Ethnic relations are taut in Xinjiang.

Our train stopped in Turpan on the way to Urumqi. Xinjiang uses mostly Chinese and Uyghur script for its signs.

Our train stopped in Turpan on the way to Urumqi. Xinjiang uses mostly Chinese and Uyghur script for its signs.

At more than 1.6 million square kilometers and ringed by nigh-impassable deserts and mountains, the province is massive and isolated, which gave it the space to develop a unique culture, even though according to Wikipedia, only 4.3 percent of its land area is habitable.

Xinjiang, which means “new territory”, has a documented history that spans more than two and a half millennia, and although the Han Dynasty first pushed the Xiongnu empire out the region in 60 BC in order to secure the Silk Road, it wasn’t until the 18th century that Xinjiang was permanently — up to now, least — incorporated into China under the Qing after a brutal campaign of ethnic cleansing.

In the interim, the region had traded hands between a succession of kingdoms, becoming Islamified beginning in the 9th century CE when Turkic Muslims invaded the Tarim Basin. It remains staunchly Muslim.

Today, about 45 percent of the population is Uyghur — a minority group Westerns scholars believe to be a mix of various other ethnic groups who either migrated to Xinjiang or were indigenous to it — 40 percent is Han, and the rest smaller is made up of ethnic groups. Northern Xinjiang is mostly Han, while southern Xinjiang is mostly Uyghur, and under the administration of the People’s Republic of China, development has mostly been uneven at the expense of the south. The discovery of massive oil and gas reserves has in recent years also flooded the province with Han workers, who are often better educated and better paid than their Uyghur counterparts. Economic hardships combined with fears of cultural dislocation and destruction have radicalized some Uyghur nationalists, who claim that Xinjiang is not part of China, and Xinjiang has become a frying pan of popping ethnic tensions which in recent years gone up in flames with increasing frequency.

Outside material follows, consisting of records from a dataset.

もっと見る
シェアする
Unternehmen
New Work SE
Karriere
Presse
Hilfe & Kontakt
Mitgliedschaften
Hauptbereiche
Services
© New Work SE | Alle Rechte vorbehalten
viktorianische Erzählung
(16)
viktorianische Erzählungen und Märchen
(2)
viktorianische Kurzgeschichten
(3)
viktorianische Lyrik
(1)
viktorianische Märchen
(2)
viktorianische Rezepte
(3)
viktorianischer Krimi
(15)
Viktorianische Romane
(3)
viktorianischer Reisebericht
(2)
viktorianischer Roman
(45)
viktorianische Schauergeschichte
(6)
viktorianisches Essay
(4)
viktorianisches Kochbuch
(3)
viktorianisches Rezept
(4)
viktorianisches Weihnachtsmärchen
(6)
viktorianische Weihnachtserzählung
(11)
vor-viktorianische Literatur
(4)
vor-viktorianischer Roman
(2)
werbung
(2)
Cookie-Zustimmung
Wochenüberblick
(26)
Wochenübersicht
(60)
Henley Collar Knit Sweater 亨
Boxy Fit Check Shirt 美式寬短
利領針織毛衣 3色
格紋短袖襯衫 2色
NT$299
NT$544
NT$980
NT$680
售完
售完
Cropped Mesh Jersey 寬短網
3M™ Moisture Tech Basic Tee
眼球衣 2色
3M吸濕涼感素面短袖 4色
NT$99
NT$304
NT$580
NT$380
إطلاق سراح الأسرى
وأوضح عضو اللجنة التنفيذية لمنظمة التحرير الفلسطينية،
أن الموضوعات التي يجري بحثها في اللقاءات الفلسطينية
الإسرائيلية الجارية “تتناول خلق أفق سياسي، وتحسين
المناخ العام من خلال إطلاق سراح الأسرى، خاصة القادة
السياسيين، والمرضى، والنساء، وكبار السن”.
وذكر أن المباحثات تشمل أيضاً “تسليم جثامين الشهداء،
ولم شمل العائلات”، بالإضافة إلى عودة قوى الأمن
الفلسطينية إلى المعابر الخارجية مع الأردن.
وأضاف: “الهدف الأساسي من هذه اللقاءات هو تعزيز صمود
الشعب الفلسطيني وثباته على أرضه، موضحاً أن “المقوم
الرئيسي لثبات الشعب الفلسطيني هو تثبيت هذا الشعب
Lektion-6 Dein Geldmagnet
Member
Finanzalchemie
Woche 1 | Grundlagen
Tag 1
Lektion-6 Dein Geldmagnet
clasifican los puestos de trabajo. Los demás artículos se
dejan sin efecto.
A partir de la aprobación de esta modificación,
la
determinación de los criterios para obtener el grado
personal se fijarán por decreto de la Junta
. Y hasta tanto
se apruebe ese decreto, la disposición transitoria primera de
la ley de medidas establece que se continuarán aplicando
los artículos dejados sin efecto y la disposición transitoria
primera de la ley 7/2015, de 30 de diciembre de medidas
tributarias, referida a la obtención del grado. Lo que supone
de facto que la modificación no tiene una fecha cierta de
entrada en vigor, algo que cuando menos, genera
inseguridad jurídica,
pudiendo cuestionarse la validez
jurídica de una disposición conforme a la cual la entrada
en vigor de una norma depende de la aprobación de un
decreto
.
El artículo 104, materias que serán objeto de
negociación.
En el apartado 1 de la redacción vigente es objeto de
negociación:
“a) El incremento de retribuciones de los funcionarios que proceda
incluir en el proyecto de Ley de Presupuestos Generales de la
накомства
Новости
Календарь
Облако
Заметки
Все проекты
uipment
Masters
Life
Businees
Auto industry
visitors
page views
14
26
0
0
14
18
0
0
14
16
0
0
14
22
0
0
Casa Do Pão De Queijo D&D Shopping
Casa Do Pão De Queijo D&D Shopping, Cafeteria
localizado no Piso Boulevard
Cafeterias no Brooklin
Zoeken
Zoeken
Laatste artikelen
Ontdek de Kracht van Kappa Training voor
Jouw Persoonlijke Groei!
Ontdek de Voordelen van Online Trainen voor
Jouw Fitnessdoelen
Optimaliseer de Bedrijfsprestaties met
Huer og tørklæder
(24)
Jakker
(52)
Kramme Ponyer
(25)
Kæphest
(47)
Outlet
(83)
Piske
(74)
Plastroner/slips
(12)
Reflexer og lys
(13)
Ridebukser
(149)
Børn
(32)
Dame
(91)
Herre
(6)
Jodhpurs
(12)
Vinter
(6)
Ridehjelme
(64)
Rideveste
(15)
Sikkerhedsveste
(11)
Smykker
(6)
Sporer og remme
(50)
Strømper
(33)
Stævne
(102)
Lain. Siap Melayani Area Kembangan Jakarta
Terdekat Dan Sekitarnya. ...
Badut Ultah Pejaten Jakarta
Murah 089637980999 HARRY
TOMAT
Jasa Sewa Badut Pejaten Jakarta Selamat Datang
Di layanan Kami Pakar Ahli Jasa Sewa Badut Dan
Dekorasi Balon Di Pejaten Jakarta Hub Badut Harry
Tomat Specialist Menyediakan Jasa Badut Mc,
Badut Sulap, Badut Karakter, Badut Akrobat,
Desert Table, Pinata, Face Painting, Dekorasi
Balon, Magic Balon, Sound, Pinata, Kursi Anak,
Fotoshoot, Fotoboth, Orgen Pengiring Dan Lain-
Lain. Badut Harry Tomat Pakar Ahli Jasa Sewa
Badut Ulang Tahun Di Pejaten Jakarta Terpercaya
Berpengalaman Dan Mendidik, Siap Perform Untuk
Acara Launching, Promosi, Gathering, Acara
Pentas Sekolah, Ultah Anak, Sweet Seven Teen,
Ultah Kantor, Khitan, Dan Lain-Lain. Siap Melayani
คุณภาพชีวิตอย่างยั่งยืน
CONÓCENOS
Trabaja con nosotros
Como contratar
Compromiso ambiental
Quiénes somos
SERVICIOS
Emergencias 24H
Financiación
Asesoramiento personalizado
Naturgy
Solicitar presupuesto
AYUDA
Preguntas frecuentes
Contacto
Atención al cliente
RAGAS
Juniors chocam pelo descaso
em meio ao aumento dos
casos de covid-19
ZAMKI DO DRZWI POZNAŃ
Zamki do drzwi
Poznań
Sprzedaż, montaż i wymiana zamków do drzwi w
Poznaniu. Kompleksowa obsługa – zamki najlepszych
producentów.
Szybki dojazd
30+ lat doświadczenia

Notably in 2008, men with purported ties to the Uyghur separatist movement attacked a group of jogging police officers in Kashgar, killing 16 of them just days before the Beijing Olympics. Then in 2009, Urumqi was the site of mass rioting by the Uyghur minority group that left some hundreds of people dead. Rumors of mass retaliation against Uyghurs followed, and the Chinese government shut off all telecommunications from the city for ten months afterward.

Ughyur separatists have also been blamed for a spate of terrorist attacks in China in the years following, including one in 2013 when members of the East Turkestan Islamic Movement crashed a jeep into a crowd on Tiananmen Square in Beijing, killing five people (three of them in the car) and injuring 38 others when the vehicle burst into flames. Xinjiang militants also were blamed for a mass stabbing in Kunming in 2014 that left 29 civilians dead and 140 others injured.

Other attacks occur every few months within the province, and extremist groups have allied themselves with other terrorist organizations including al-Qaeda and ISIS.

The old adage long applied to Xinjiang that “the mountains are high and the emperor is far away” no longer seems to hold true.

That’s what we’d stepped into outside the Urumqi train station. We watched a heavyset officer, even thicker with his bulletproof vest (another novelty), scream at a crowd to move along as he jammed an old man from the sidewalk with a nearly-two-meter long heavy staff. Officers in helmets watched the crowd with stone faces behind riot shields.

The air stank of resentment, anger, and car emissions.

We got out of the station as quick as we could and went in search of something to eat. We learned quickly that even the malls of security checkpoints complete with bag scanners and metal detectors.

At last we found a mall that, empty and echoey atrium nonwithstanding, actually had some restaurants. After Matt’s recent noodle experience , we settled on pizza. The grease was so thick we could slurp it off. We barely finished a slice each.

Urumqi. It was time to get out of there.